Purtroppo dobbiamo con amarezza registrare che, al di là di questi casi limite, noi abbiamo un Paese che da decenni e decenni ha deciso di convivere con la mafia. Le classi dirigenti che si sono avvicendate negli anni hanno dato questo tipo di esempio. Se si escludono i momenti di vera emergenza la politica ha fatto dell'antimafia una lotta di facciata senza lo sviluppo di un progetto o di una strategia volta alla reale eliminazione del fenomeno. La convivenza con la mafia, l'accettazione della convivenza con i poteri criminali è purtroppo nel Dna del nostro Paese, presente persino all'origine dello Stato italiano. E questo a causa della devianza illegale insita nella nostra classe dirigente. Questa tendenza oggi appare sempre più evidente e diffusa. Il ricorso alle condotte illecite è stata abitudine non solo per raggiungere i propri interessi ma anche per risolvere conflitti politici e per mantenere il proprio potere, ricorrendo persino agli omicidi ed alle stragi. E' questa la parte più oscura del nostro Paese che non siamo riusciti a rimuovere e che purtroppo trova terreno fertile nella tendenza dalla tolleranza e all'indulgenza da parte della società. La famosa trattativa Stato-mafia, l'ultima indagine da me condotta come magistrato, credo che abbia riepilogato molto bene questo sistema di connivenza. Quando io mi sono detto pessimista è stato perché osservavo questo sistema che, così come è oggi, non lascia speranze per cambiare le cose. L'unico modo per cambiare è quello di rivoluzionare e rivoltare il sistema, spazzando via la classe dirigente ma anche creando una nuova rivoluzione culturale. Dobbiamo dire che c'è anche una parte sana dell'Italia che con alti e bassi riesce a contrapporsi a questa situazione. Spesso però è storia che ha prevalso quella che ha fatto della connivenza con l'illegalità la propria base. E il ventennio di berlusconismo, che poi è stato quello di Previti, di Dell'Utri, e così via è stato la rappresentazione enfatica di questa Italia. E non è soltanto “eliminando l'enfasi” che si risolve il problema. Anzi, abbiamo visto come questa tendenza all'illegalità abbia riguardato indistintamente tutti gli schieramenti della politica, sia quello di destra che quello di sinistra.

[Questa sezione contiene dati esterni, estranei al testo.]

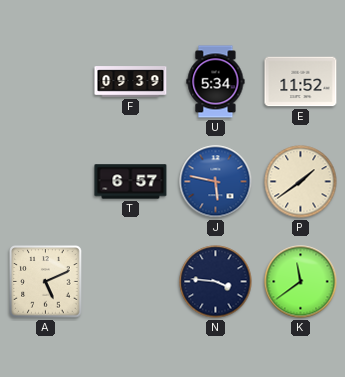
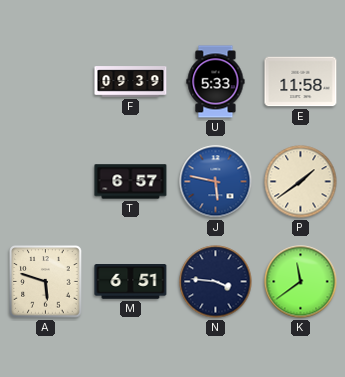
U: 5:34 -> 5:33
E: 11:52 -> 11:58
A: 5:11 -> 5:48
M: none -> 6:51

Ciliegina sulla torta abbiamo un premier che continua ad incontrare un condannato per frode fiscale per discutere di riforme: davvero non c’è più speranza per l’Italia?
Beh questa immagine è emblematica. Al di là della considerazione politica che si può fare su Renzi, figlio del ventennio berlusconiano, sia per l'uso dell'immagine e degli slogan che sul piano dei contenuti. Basta anche guardare l'uso che si fa anche della lotta alla corruzione e della lotta alla mafia. Penso alla declamazione della nomina di Cantone, bravissimo magistrato, come Presidente dell'Autorità Nazionale Anticorruzione, senza che poi venga cambiata la legislatura o che gli vengano forniti i poteri giusti per fare vera pulizia. Oppure lo sbandieramento delle buone intenzioni manifestate nella lettera a risposta alla provocazione di Roberto Saviano. Tante parole professate per poi “partorire un topolino”. Basti guardare quanto avvenuto nella tormentata vicenda per la riforma del 416 ter. Una legge che a mio parere non ha risolto nulla dei problemi che c'erano. Per questo credo che la strada per arrivare ad una nuova Italia sia ancora lunga e difficile. Però con questo non significa che dobbiamo lasciarci abbattere. Tutt'altro. E sentenze come quella Dell'Utri dimostrano che c'è un presidio dentro la magistratura volto a riaffermare il principio d'uguaglianza di fronte alla legge. Sentenze che contribuiscono ad alimentare proprio la speranza che vi possa essere un cambiamento.